Renewable energy – inherent challenges
- It relies on intermittent sources, producing energy only when the sun is shining or the wind is blowing.
- Its output is constrained to specific hours of the day.
- Its use leads to lower utilization of transmission lines. This can create issues in matching peak power demand with renewable output and raise the costs of transmission.
- Countries with renewable energy penetration of 15% indicate that flexible energy resources that can rapidly ramp up or down are needed.
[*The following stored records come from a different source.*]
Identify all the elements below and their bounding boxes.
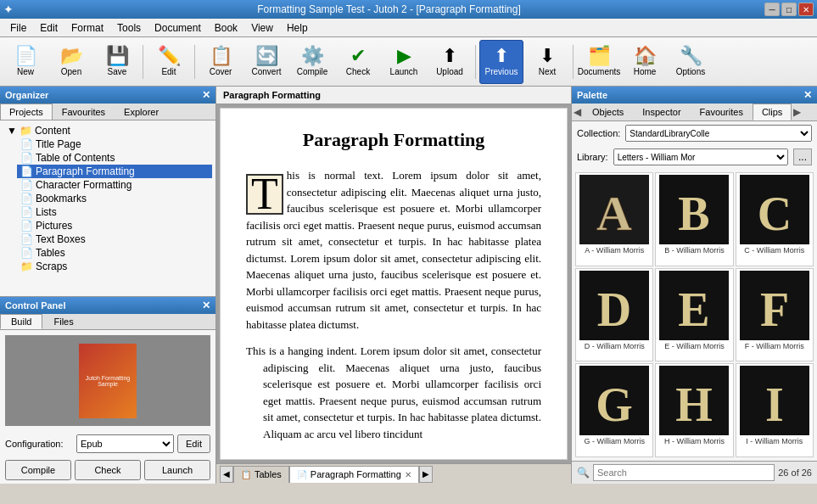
tree-item-label: Pictures <box>36 220 72 232</box>
menu-book[interactable]: Book <box>208 20 244 36</box>
clip-item-g[interactable]: G G - William Morris <box>575 363 653 457</box>
files-tab[interactable]: Files <box>42 314 84 329</box>
tree-item-pictures[interactable]: 📄 Pictures <box>17 219 212 232</box>
tree-item-toc[interactable]: 📄 Table of Contents <box>17 151 212 165</box>
palette-nav-prev[interactable]: ◀ <box>572 104 583 120</box>
save-label: Save <box>108 67 127 76</box>
tree-item-textboxes[interactable]: 📄 Text Boxes <box>17 232 212 246</box>
tree-root-label: Content <box>35 125 70 137</box>
tab-projects[interactable]: Projects <box>0 104 53 120</box>
tree-root-item[interactable]: ▼ 📁 Content <box>3 124 212 137</box>
next-button[interactable]: ⬇ Next <box>525 40 569 84</box>
save-button[interactable]: 💾 Save <box>95 40 139 84</box>
tree-area: ▼ 📁 Content 📄 Title Page 📄 Table of Cont… <box>0 120 215 296</box>
tree-item-lists[interactable]: 📄 Lists <box>17 205 212 219</box>
cover-button[interactable]: 📋 Cover <box>199 40 243 84</box>
check-action-button[interactable]: Check <box>75 460 141 480</box>
svg-text:B: B <box>679 188 710 240</box>
compile-button[interactable]: ⚙️ Compile <box>290 40 334 84</box>
menu-format[interactable]: Format <box>64 20 110 36</box>
config-select[interactable]: Epub Mobi PDF <box>76 434 174 453</box>
palette-nav-next[interactable]: ▶ <box>792 104 803 120</box>
upload-icon: ⬆ <box>442 47 457 65</box>
menu-tools[interactable]: Tools <box>110 20 148 36</box>
clip-item-a[interactable]: A A A - William Morris <box>575 172 653 266</box>
clip-item-b[interactable]: B B - William Morris <box>655 172 733 266</box>
edit-icon: ✏️ <box>158 47 181 65</box>
edit-button[interactable]: ✏️ Edit <box>147 40 191 84</box>
tree-item-para-formatting[interactable]: 📄 Paragraph Formatting <box>17 165 212 178</box>
clip-item-c[interactable]: C C - William Morris <box>736 172 814 266</box>
tree-item-bookmarks[interactable]: 📄 Bookmarks <box>17 192 212 205</box>
convert-button[interactable]: 🔄 Convert <box>244 40 288 84</box>
new-button[interactable]: 📄 New <box>3 40 48 84</box>
tree-item-title-page[interactable]: 📄 Title Page <box>17 137 212 151</box>
organizer-close-button[interactable]: ✕ <box>202 89 210 101</box>
tab-favourites[interactable]: Favourites <box>53 104 115 120</box>
book-cover: Jutoh Formatting Sample <box>78 343 137 419</box>
maximize-button[interactable]: □ <box>781 3 797 16</box>
library-label: Library: <box>577 152 608 162</box>
window-title: Formatting Sample Test - Jutoh 2 - [Para… <box>14 3 764 15</box>
config-edit-button[interactable]: Edit <box>177 434 210 453</box>
clip-item-h[interactable]: H H - William Morris <box>655 363 733 457</box>
menu-file[interactable]: File <box>3 20 33 36</box>
folder-icon: 📁 <box>20 125 32 137</box>
build-tab[interactable]: Build <box>0 314 42 329</box>
launch-action-button[interactable]: Launch <box>144 460 210 480</box>
clip-item-d[interactable]: D D - William Morris <box>575 268 653 362</box>
svg-text:C: C <box>758 188 792 240</box>
home-button[interactable]: 🏠 Home <box>623 40 667 84</box>
page-count: 26 of 26 <box>778 468 812 478</box>
palette-tab-objects[interactable]: Objects <box>583 104 633 120</box>
documents-button[interactable]: 🗂️ Documents <box>577 40 621 84</box>
tree-item-scraps[interactable]: 📁 Scraps <box>17 260 212 273</box>
tree-item-label: Paragraph Formatting <box>36 165 135 177</box>
options-button[interactable]: 🔧 Options <box>669 40 713 84</box>
control-panel-close-button[interactable]: ✕ <box>202 300 210 311</box>
menu-help[interactable]: Help <box>280 20 315 36</box>
more-button[interactable]: ... <box>793 148 812 165</box>
svg-text:F: F <box>760 283 789 336</box>
clip-item-e[interactable]: E E - William Morris <box>655 268 733 362</box>
library-select[interactable]: Letters - William Mor <box>613 148 788 165</box>
left-panel: Organizer ✕ Projects Favourites Explorer… <box>0 87 216 484</box>
palette-tab-favourites[interactable]: Favourites <box>691 104 753 120</box>
tab-scroll-left-button[interactable]: ◀ <box>220 466 233 483</box>
tab-scroll-right-button[interactable]: ▶ <box>419 466 433 483</box>
palette-tab-clips[interactable]: Clips <box>753 104 792 120</box>
clip-item-i[interactable]: I I - William Morris <box>736 363 814 457</box>
compile-action-button[interactable]: Compile <box>5 460 71 480</box>
organizer: Organizer ✕ Projects Favourites Explorer… <box>0 87 215 297</box>
menu-view[interactable]: View <box>244 20 280 36</box>
tab-tables[interactable]: 📋 Tables <box>233 466 289 483</box>
tab-explorer[interactable]: Explorer <box>115 104 168 120</box>
svg-text:E: E <box>679 283 710 336</box>
search-input[interactable] <box>593 464 775 481</box>
para-tab-icon: 📄 <box>297 470 307 479</box>
palette-tab-inspector[interactable]: Inspector <box>633 104 690 120</box>
upload-button[interactable]: ⬆ Upload <box>428 40 472 84</box>
previous-button[interactable]: ⬆ Previous <box>479 40 523 84</box>
tab-paragraph-formatting[interactable]: 📄 Paragraph Formatting ✕ <box>289 466 419 483</box>
tree-item-tables[interactable]: 📄 Tables <box>17 246 212 260</box>
tree-item-char-formatting[interactable]: 📄 Character Formatting <box>17 178 212 192</box>
clip-item-f[interactable]: F F - William Morris <box>736 268 814 362</box>
tab-close-button[interactable]: ✕ <box>405 470 411 479</box>
minimize-button[interactable]: ─ <box>764 3 780 16</box>
check-button[interactable]: ✔ Check <box>336 40 380 84</box>
convert-label: Convert <box>251 67 281 76</box>
tables-tab-icon: 📋 <box>241 470 251 479</box>
launch-button[interactable]: ▶ Launch <box>382 40 426 84</box>
next-label: Next <box>539 67 557 76</box>
new-icon: 📄 <box>14 47 37 65</box>
open-button[interactable]: 📂 Open <box>49 40 93 84</box>
menu-document[interactable]: Document <box>148 20 208 36</box>
convert-icon: 🔄 <box>255 47 278 65</box>
tree-item-label: Text Boxes <box>36 233 86 245</box>
collection-select[interactable]: StandardLibraryColle <box>625 125 812 142</box>
palette-close-button[interactable]: ✕ <box>803 89 812 101</box>
doc-content[interactable]: Paragraph Formatting T his is normal tex… <box>220 108 568 460</box>
close-button[interactable]: ✕ <box>798 3 814 16</box>
menu-edit[interactable]: Edit <box>33 20 64 36</box>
These could include hydro or gas-based power, or energy storage solutions.
Renewable hybrids can be a solution
- A hybrid system can combine wind, solar with an additional resource of generation or storage.
- In India, solar output is maximum between 11am and 3pm, while wind output is highest in the late evening and early morning.
- Peak demand for power is reached in the evening hours of 6-9pm, which cannot be catered to by either wind or solar.
- If we can store some energy during excess renewable generation hours and release it into the grid during peak demand hours, the combined “hybrid” system can produce 24×7 clean energy as per varying levels of demand in the day.
- The storage can take many forms, such as batteries, pumped hydro or mechanical storage through the flywheel.
- The intermittency of wind and solar could also be balanced by adding a fast ramping source of power such as an open cycle gas turbine.
- Hybrid systems are driven by reducing costs of battery storage and solar energy.
- An optimal combination of solar, wind and storage can deliver stable round-the-clock power at today’s costs of around ₹6-7/kWh. Though this is significantly higher compared to baseload coal plants, lithium-ion battery costs are expected to fall from current $220-240/kWh to below $100 in the next 3-4 years.
- Costs of solar energy have fallen from ₹4.63/kWh in 2016 to ₹2.50/kWh in the latest auctions and may fall as low as ₹2/kWh in the next 3-5 years.
- McKinsey’s proprietary modeling suggests that if the above improvements are factored in, wind-solar storage hybrid systems could generate round-the-clock power with cost as well as reliability levels comparable to existing coal-fired power plants in the next 4-5 years.
Ministry of new and renewable energy’s solar-wind hybrid policy, 2018 provides a framework to promote grid-connected hybrid energy through set-ups that would use land and transmission infrastructure optimally and also manage the variability of renewable resources to some extent.